-
Notifications
You must be signed in to change notification settings - Fork 1
Description
I have been thinking about use cases for quite some while and came to the conclusion that there is one more killer feature.
Imagine I have 1000 topics and I want to write them into a Lakehouse.
Is it really the right approach to execute 1000 times a tributary_scan_topic()? I guess not. Should be processed in parallel.
The most interesting use case is to copy all of Kafka into DuckDB.
I would think we should have subscribe(), poll() and commit() stored procedure.
Step one is to subscribe to a set of topics subscribe(['^BRONZE-.*, 'topic1', 'topic2']).
This executes a subscribe in the Kafka API, moving the offsets to the currently stored commit offset. Obviously we have to specify the connection parameters somewhere, like hosts, consumer group, etc.
Then a poll(1000sec, 1_000_000rows, 200sec idle) is executed, which collects all data for 1000 seconds or 1m rows or when there is no data for 200secs, whichever comes first.
This poll() calls the poll api of Kafka in a loop and for each found record it checks what the target table is, creates the table if needed, and inserts the record. The table name is either derived from the topic name, the schema name or the concat of both. Just like the different Confluent Subject Naming Strategies.
Note: I am using Avro and Schema Subject name strategy, meaning one topic can contain data for two DuckDB tables.
If a record is found for a new schema version of the same subject, the additional columns are added to the existing table, e.g. record1 was for the SALES table and the schema_id=123 and had 10 columns, record2 is for the same subject with schema_id=124 and has 11 columns, an alter table add column is executed.
The table also contains the schema_id, topic and the offset as additional columns, read from the Kafka message object.
After the poll I have lots of records in many tables and now it is time to do something with these. For example, my Python code then goes through the list of tables, for each found I create a Parquet file with the data and after the successful upload of the file I call commit('topic1', 0, 89327) to move the offset to the highest offset in the table for this topic/partition.

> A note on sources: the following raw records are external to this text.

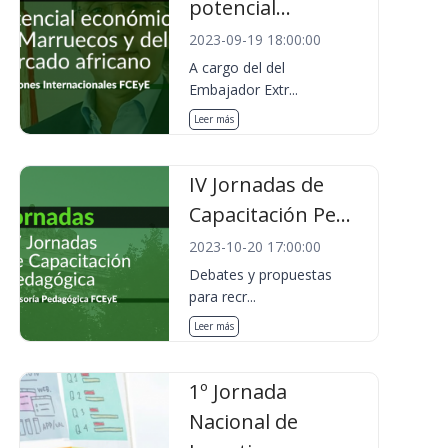
potencial...
2023-09-19 18:00:00
A cargo del del
Embajador Extr...
Leer más
IV Jornadas de
Capacitación Pe...
2023-10-20 17:00:00
Debates y propuestas
para recr...
Leer más
1º Jornada
Nacional de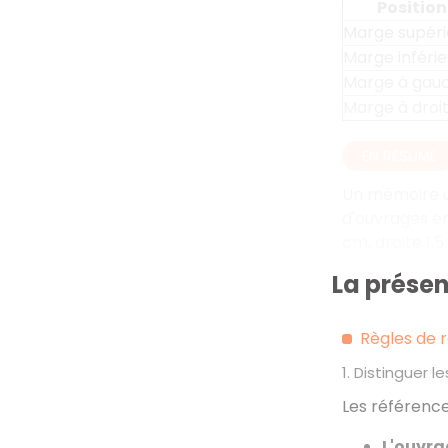
Position
Marge supéri
Marge inféri
Marge à gau
Marge à droi
EN RÉSUMÉ
Un mémoire un
d'ouvrages en
cm, droite 1,
La présen
Règles de 
1. Distinguer 
Les référence
L'ouvra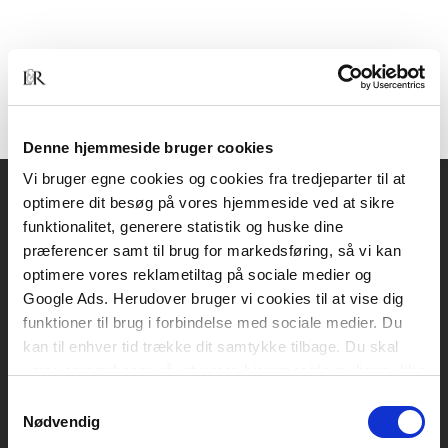
Denne hjemmeside bruger cookies
Vi bruger egne cookies og cookies fra tredjeparter til at
optimere dit besøg på vores hjemmeside ved at sikre
Akademisk Forlag
funktionalitet, generere statistik og huske dine
Vognmagergade 11
præferencer samt til brug for markedsføring, så vi kan
1120 København K
optimere vores reklametiltag på sociale medier og
Google Ads. Herudover bruger vi cookies til at vise dig
CVR 76351910
funktioner til brug i forbindelse med sociale medier. Du
kan til enhver tid trække dit samtykke tilbage. Du skal
være opmærksom på, at vores hjemmeside muligvis ikke
Kontakt kundeservice
fungerer optimalt, hvis du ikke accepterer cookies eller
Samtykkevalg
Mandag-fredag: kl. 10-15
tilbagetrækker et samtykke.
Nødvendig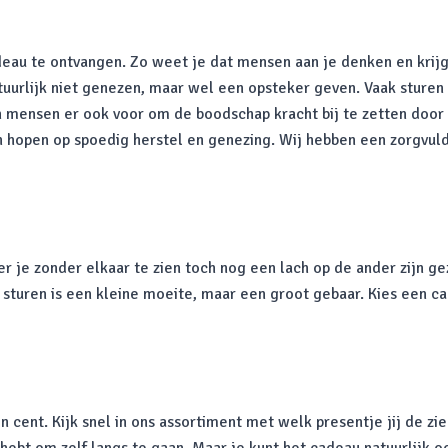
adeau te ontvangen. Zo weet je dat mensen aan je denken en krijg
 natuurlijk niet genezen, maar wel een opsteker geven. Vaak stu
zen mensen er ook voor om de boodschap kracht bij te zetten do
n hopen op spoedig herstel en genezing. Wij hebben een zorgvu
je zonder elkaar te zien toch nog een lach op de ander zijn gezic
sturen is een kleine moeite, maar een groot gebaar. Kies een c
n cent. Kijk snel in ons assortiment met welk presentje jij de zi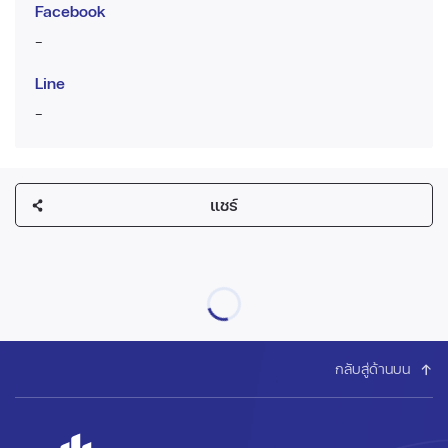
Facebook
-
Line
-
แชร์
กลับสู่ด้านบน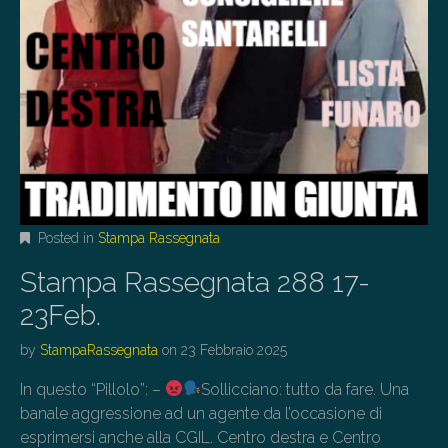
Posted in
Stampa Rassegnata
Stampa Rassegnata 288 17-
23Feb.
by
StampaRassegnata
on
23 Febbraio 2025
In questo “Pillolo”: –
Sollicciano: tutto da fare. Una
banale aggressione ad un agente da l’occasione di
esprimersi anche alla CGIL. Centro destra e Centro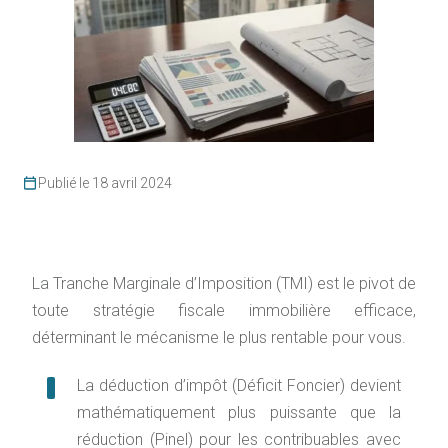
Publié le 18 avril 2024
La Tranche Marginale d’Imposition (TMI) est le pivot de
toute stratégie fiscale immobilière efficace,
déterminant le mécanisme le plus rentable pour vous.
La déduction d’impôt (Déficit Foncier) devient
mathématiquement plus puissante que la
réduction (Pinel) pour les contribuables avec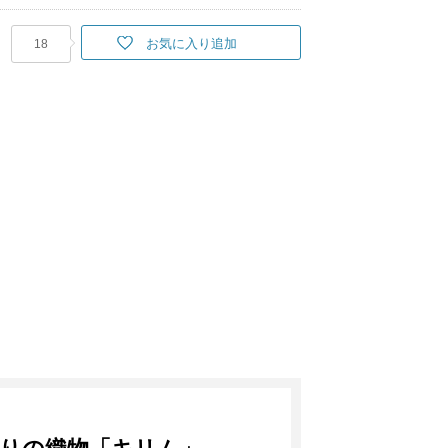
お気に入り追加
18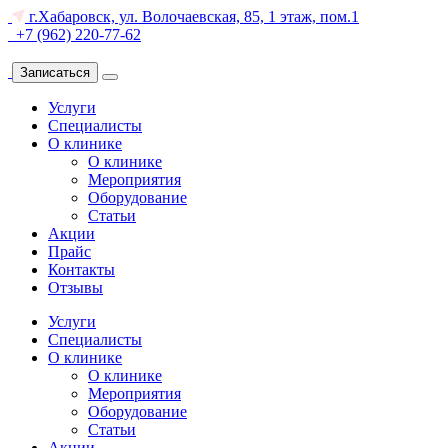
г.Хабаровск, ул. Волочаевская, 85, 1 этаж, пом.1
+7 (962) 220-77-62
Записаться
Услуги
Специалисты
О клинике
О клинике
Мероприятия
Оборудование
Статьи
Акции
Прайс
Контакты
Отзывы
Услуги
Специалисты
О клинике
О клинике
Мероприятия
Оборудование
Статьи
Акции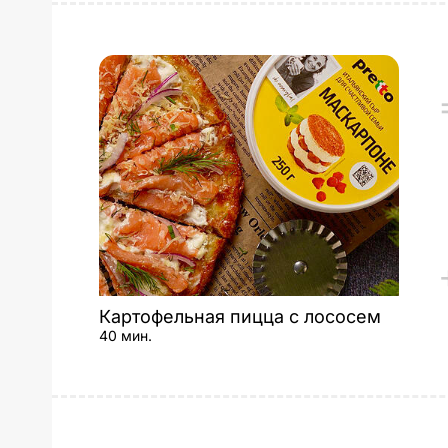
Картофельная пицца с лососем
40 мин.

Finally I truncate the processed table to empty it for the next round.
From an implementation point of view, the logic should be implemented multi threaded. So actually you have multiple threads, which each call the Kafka APIs for subscribe(), poll(). The commit() is executed by the thread that actually handles that partition.
Another complication are rebalance events but frankly, I would keep it simple here. If a rebalance happens, the thread gets the data from the currently stored commit offset in Kafka, hence write some data again into the table. Duplicates can happen, but these are better handled by the developer.